NS 164 gerestaureerd

NS 164 gerestaureerd

Bijzonder transport vandaag bij de STAR: de NS164 vertrekt uit onze werkplaats naar zijn permanente standplaats!

De afgelopen maanden zijn onze vrijwilligers samen met het team dat de loc heeft vergaard hard aan het werk geweest om hem klaar te maken. Ze komt bij het Nationaal Vlechtmuseum in Noordwolde te staan.

De loc heeft een bijzondere historie, ze is tijdens de oorlog op de D-Day stranden Normandië aan land gekomen en na de oorlog hebben vijf van deze locs voor de NTM (Nederlandsche Tramweg Maatschappij) op het Drents-Friese net gereden.

Vijf jaar lang is er gewerkt aan de restauratie, en nu worden de laatste puntjes op de i gezet voor de oude tram NS164. Vandaag wordt de loc getransporteerd van Stadskanaal naar Noordwolde.

Het Nationaal Vlechtmuseum kreeg de locomotief in 2019 van het Oorlogsmuseum in Overloon.
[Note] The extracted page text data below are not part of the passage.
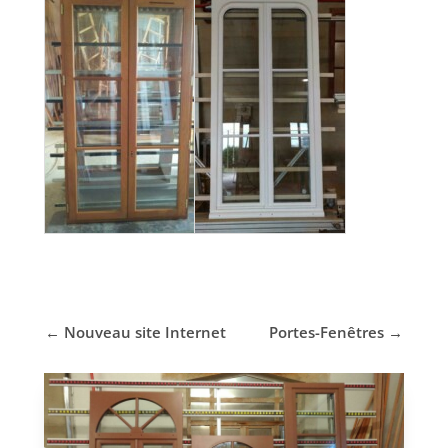
←
Nouveau site Internet
Portes-Fenêtres
→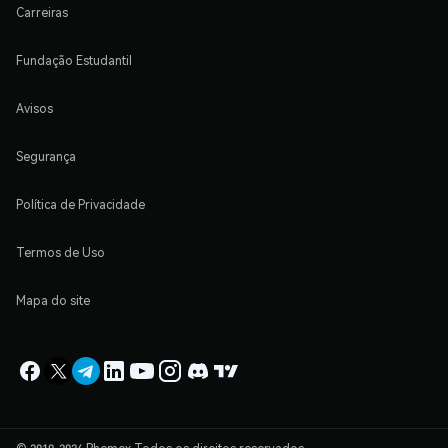
Carreiras
Fundação Estudantil
Avisos
Segurança
Política de Privacidade
Termos de Uso
Mapa do site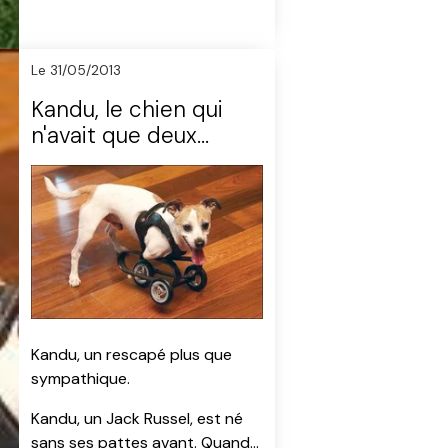
Le 31/05/2013
Kandu, le chien qui
n'avait que deux
pattes
Kandu, un rescapé plus que
sympathique.
Kandu, un Jack Russel, est né
sans ses pattes avant. Quand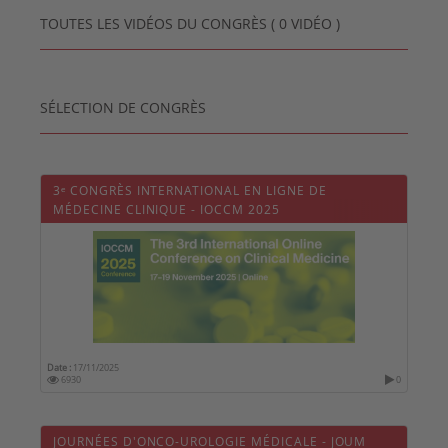
TOUTES LES VIDÉOS DU CONGRÈS ( 0 VIDÉO )
SÉLECTION DE CONGRÈS
3ᵉ CONGRÈS INTERNATIONAL EN LIGNE DE
MÉDECINE CLINIQUE - IOCCM 2025
Date :
17/11/2025
6930
0
JOURNÉES D'ONCO-UROLOGIE MÉDICALE - JOUM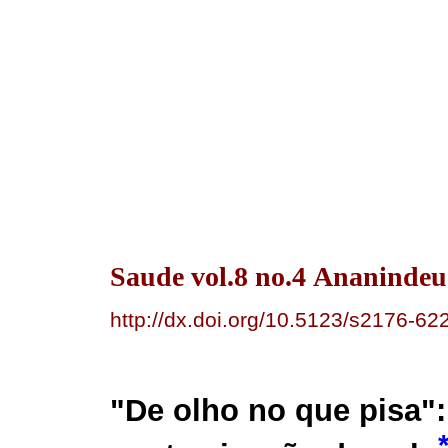
Saude vol.8 no.4 Ananindeu
http://dx.doi.org/10.5123/s2176-
"De olho no que pisa":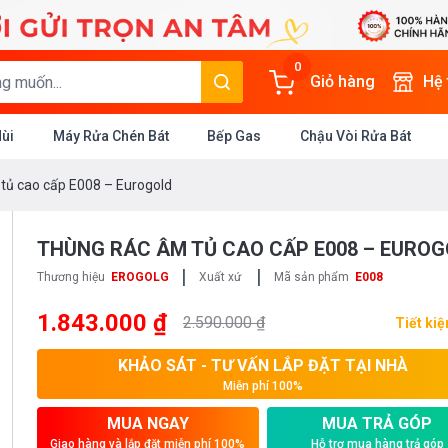
0
Giỏ hàng
Hệ
Mùi
Máy Rửa Chén Bát
Bếp Gas
Chậu Vòi Rửa Bát
tủ cao cấp E008 – Eurogold
THÙNG RÁC ÂM TỦ CAO CẤP E008 – EURO
|
|
Thương hiệu
EROGOLG
Xuất xứ
Mã sản phẩm
E008
1.843.000 ₫
2.590.000 ₫
Tiết ki
KHẢO SÁT - TƯ VẤN LẮP ĐẶT TẠI NHÀ
Miễn phí 100%
MUA NGAY
MUA TRẢ GÓP
Giao hàng và lắp đặt miễn phí 100%
Hỗ trợ mua hàng trả góp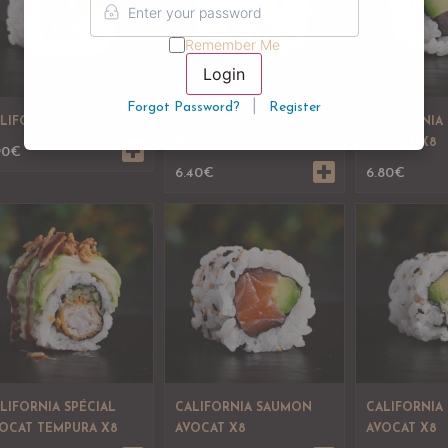
Remember Me
Login
|
Forgot Password?
Register
LIFORNIA VEGGIE X8
CALIFORNIA THON CUIT
CALIFORNIA
X8
AVOCAT X8
90
€
6.40
€
6.80
€
LIFORNIA SPÉCIAL
CALIFORNIA SAUMON
CALIFORNIA
OCAT TEMPURA X8
AVOCAT X8
AVOCAT X8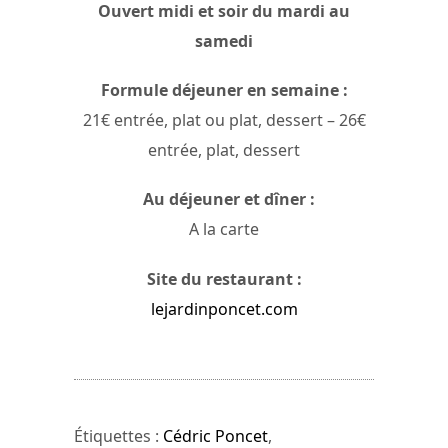
Ouvert midi et soir du mardi au
samedi
Formule déjeuner en semaine :
21€ entrée, plat ou plat, dessert – 26€
entrée, plat, dessert
Au déjeuner et dîner :
A la carte
Site du restaurant :
lejardinponcet.com
Étiquettes :
Cédric Poncet
,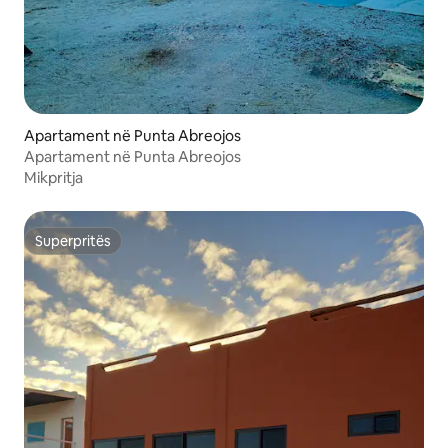
Apartament në Punta Abreojos
Apartament në Punta Abreojos
Mikpritja
Superpritës
Superpritës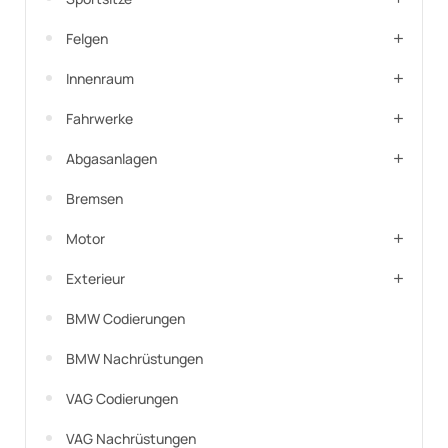
Felgen
Innenraum
Fahrwerke
Abgasanlagen
Bremsen
Motor
Exterieur
BMW Codierungen
BMW Nachrüstungen
VAG Codierungen
VAG Nachrüstungen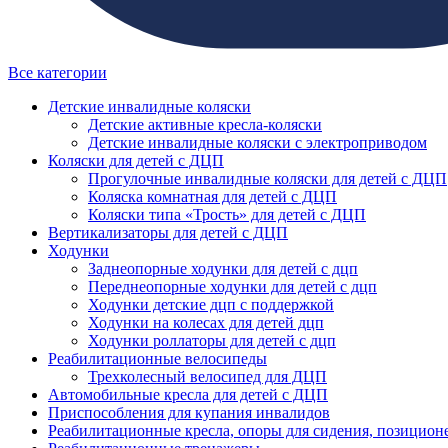
Все категории
Детские инвалидные коляски
Детские активные кресла-коляски
Детские инвалидные коляски с электроприводом
Коляски для детей с ДЦП
Прогулочные инвалидные коляски для детей с ДЦП
Коляска комнатная для детей с ДЦП
Коляски типа «Трость» для детей с ДЦП
Вертикализаторы для детей с ДЦП
Ходунки
Заднеопорные ходунки для детей с дцп
Переднеопорные ходунки для детей с дцп
Ходунки детские дцп с поддержкой
Ходунки на колесах для детей дцп
Ходунки роллаторы для детей с дцп
Реабилитационные велосипеды
Трехколесный велосипед для ДЦП
Автомобильные кресла для детей с ДЦП
Приспособления для купания инвалидов
Реабилитационные кресла, опоры для сидения, позицион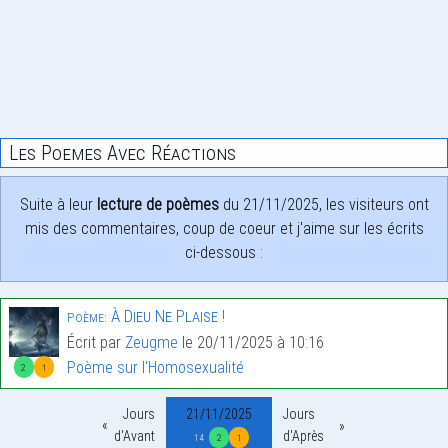
Les Poemes Avec Réactions
Suite à leur
lecture de poèmes
du 21/11/2025, les visiteurs ont
mis des commentaires, coup de coeur et j'aime sur les écrits
ci-dessous :
À Dieu Ne Plaise !
Poème:
Écrit par
Zeugme
le 20/11/2025 à 10:16
Poème sur l'Homosexualité
2
1
Jours
21/11/2025
Jours
d'Avant
d'Après
14
2
1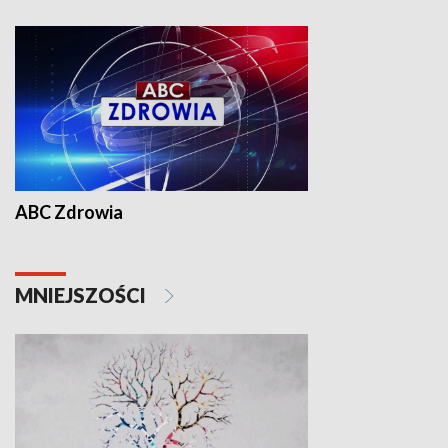
ABC Zdrowia
MNIEJSZOŚCI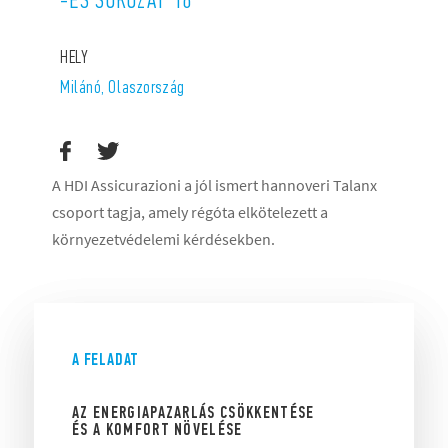
HELY
Milánó, Olaszország
A HDI Assicurazioni a jól ismert hannoveri Talanx
csoport tagja, amely régóta elkötelezett a
környezetvédelemi kérdésekben.
A FELADAT
AZ ENERGIAPAZARLÁS CSÖKKENTÉSE
ÉS A KOMFORT NÖVELÉSE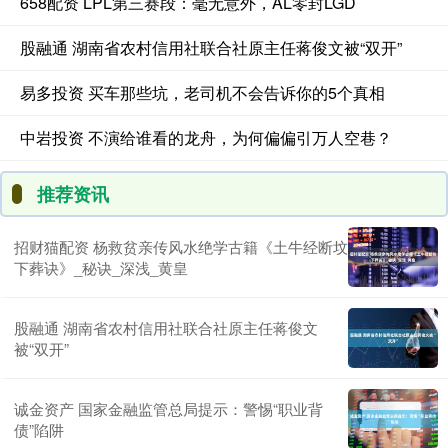
658配资 LPL第三赛段：毫无意外，AL零封LGD
股融通 湖南省农村信用社联合社原主任蒋俊文被“双开”
易多投资 买车那些坑，老司机不会告诉你的5个真相
中岩投资 不演给谁看的龙舟，为何偏偏引万人空巷？
推荐资讯
招财猫配资 杨救贫亲传风水绝学古籍《土牛经断坟
下葬诀》_秘诀_深浅_黄皇
股融通 湖南省农村信用社联合社原主任蒋俊文
被“双开”
诚金资产 国家金融监管总局提示：警惕“职业背
债”陷阱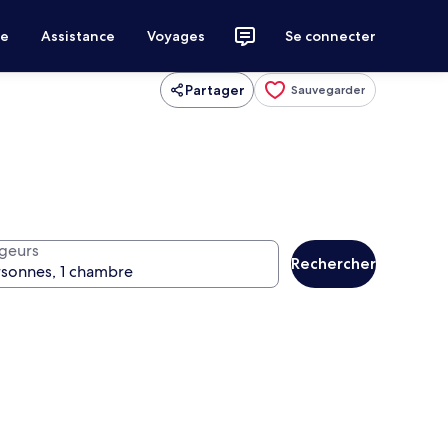
ce
Assistance
Voyages
Se connecter
Partager
Sauvegarder
geurs
Rechercher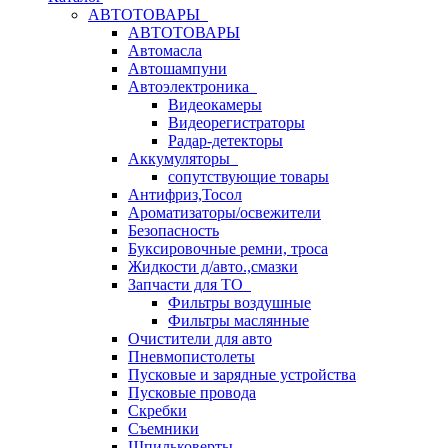
АВТОТОВАРЫ
АВТОТОВАРЫ
Автомасла
Автошампуни
Автоэлектроника
Видеокамеры
Видеорегистраторы
Радар-детекторы
Аккумуляторы
сопутствующие товары
Антифриз,Тосол
Ароматизаторы/освежители
Безопасность
Буксировочные ремни, троса
Жидкости д/авто.,смазки
Запчасти для ТО
Фильтры воздушные
Фильтры маслянные
Очистители для авто
Пневмопистолеты
Пусковые и зарядные устройства
Пусковые провода
Скребки
Съемники
Шпильковерты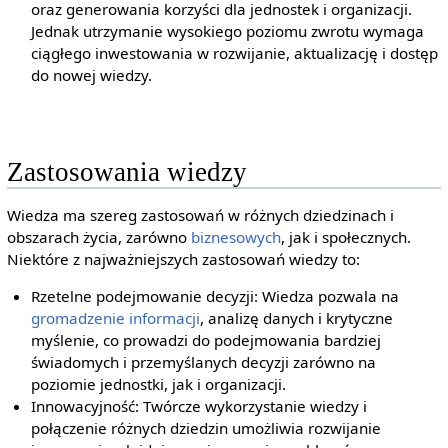
oraz generowania korzyści dla jednostek i organizacji.
Jednak utrzymanie wysokiego poziomu zwrotu wymaga
ciągłego inwestowania w rozwijanie, aktualizację i dostęp
do nowej wiedzy.
Zastosowania wiedzy
Wiedza ma szereg zastosowań w różnych dziedzinach i
obszarach życia, zarówno
biznesowych
, jak i społecznych.
Niektóre z najważniejszych zastosowań wiedzy to:
Rzetelne podejmowanie decyzji: Wiedza pozwala na
gromadzenie informacji
, analizę danych i krytyczne
myślenie, co prowadzi do podejmowania bardziej
świadomych i przemyślanych decyzji zarówno na
poziomie jednostki, jak i organizacji.
Innowacyjność: Twórcze wykorzystanie wiedzy i
połączenie różnych dziedzin umożliwia rozwijanie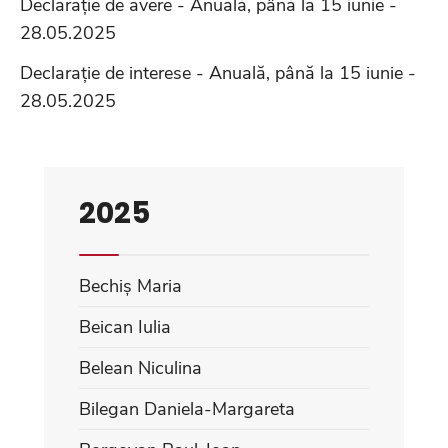
Declarație de avere - Anuală, până la 15 iunie -
28.05.2025
Declarație de interese - Anuală, până la 15 iunie -
28.05.2025
2025
Bechiș Maria
Beican Iulia
Belean Niculina
Bilegan Daniela-Margareta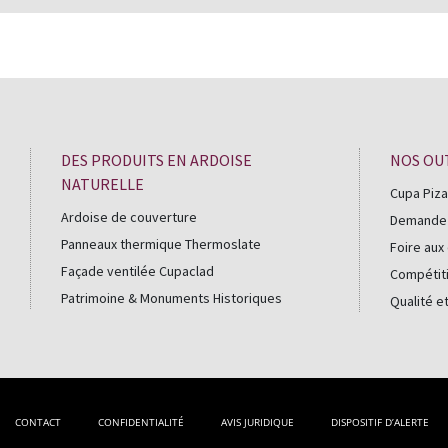
DES PRODUITS EN ARDOISE
NOS OU
NATURELLE
Cupa Piza
Ardoise de couverture
Demande d
Panneaux thermique Thermoslate
Foire aux
Façade ventilée Cupaclad
Compétiti
Patrimoine & Monuments Historiques
Qualité e
CONTACT
CONFIDENTIALITÉ
AVIS JURIDIQUE
DISPOSITIF D’ALERTE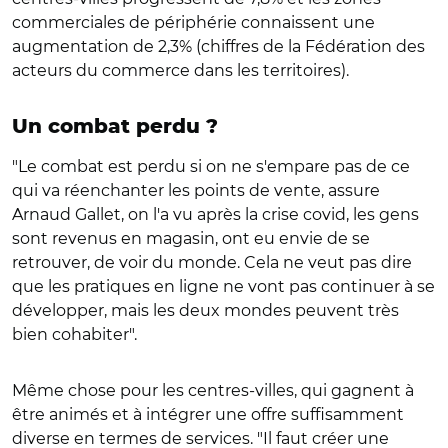
commerciales de périphérie connaissent une
augmentation de 2,3% (chiffres de la Fédération des
acteurs du commerce dans les territoires).
Un combat perdu ?
"Le combat est perdu si on ne s'empare pas de ce
qui va réenchanter les points de vente, assure
Arnaud Gallet, on l'a vu après la crise covid, les gens
sont revenus en magasin, ont eu envie de se
retrouver, de voir du monde. Cela ne veut pas dire
que les pratiques en ligne ne vont pas continuer à se
développer, mais les deux mondes peuvent très
bien cohabiter".
Même chose pour les centres-villes, qui gagnent à
être animés et à intégrer une offre suffisamment
diverse en termes de services. "Il faut créer une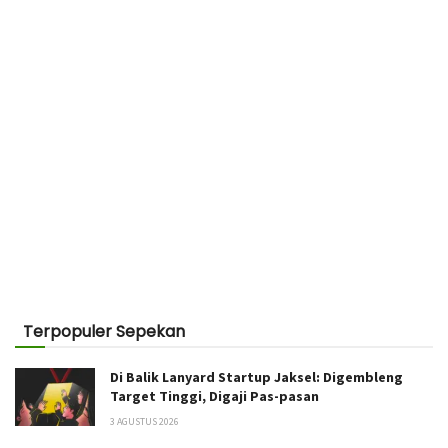
Terpopuler Sepekan
Di Balik Lanyard Startup Jaksel: Digembleng
Target Tinggi, Digaji Pas-pasan
3 AGUSTUS 2026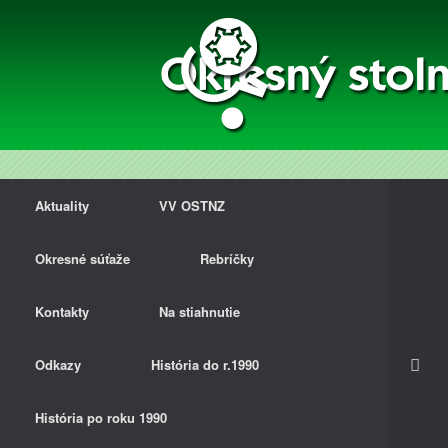
Aktuality
VV OSTNZ
Okresné súťaže
Rebríčky
Kontakty
Na stiahnutie
Odkazy
História do r.1990
História po roku 1990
Hij was er toen niet al te best aan toe: bomen groeiden door de ramen van de cabine, en de trein kwam in losse, verroeste onderdelen naar het Noorden.

Een stukje historie:

Hoe kwam de Engelse locomotief op het Europese vasteland terecht?

Twintig van deze loc’s werden rond 1941 gebouwd door Vulcan Foundry Ltd (in opdracht van Drewry Cars) en Andrew Barclay. Oorspronkelijk waren de locs bedoeld voor rangeerwerk vooral in Engelse munitiedepots. Maar in juli 1944 worden ze tijdens D-day met landingsvaartuigen op het invasiestrand in Normandië in Frankrijk gezet.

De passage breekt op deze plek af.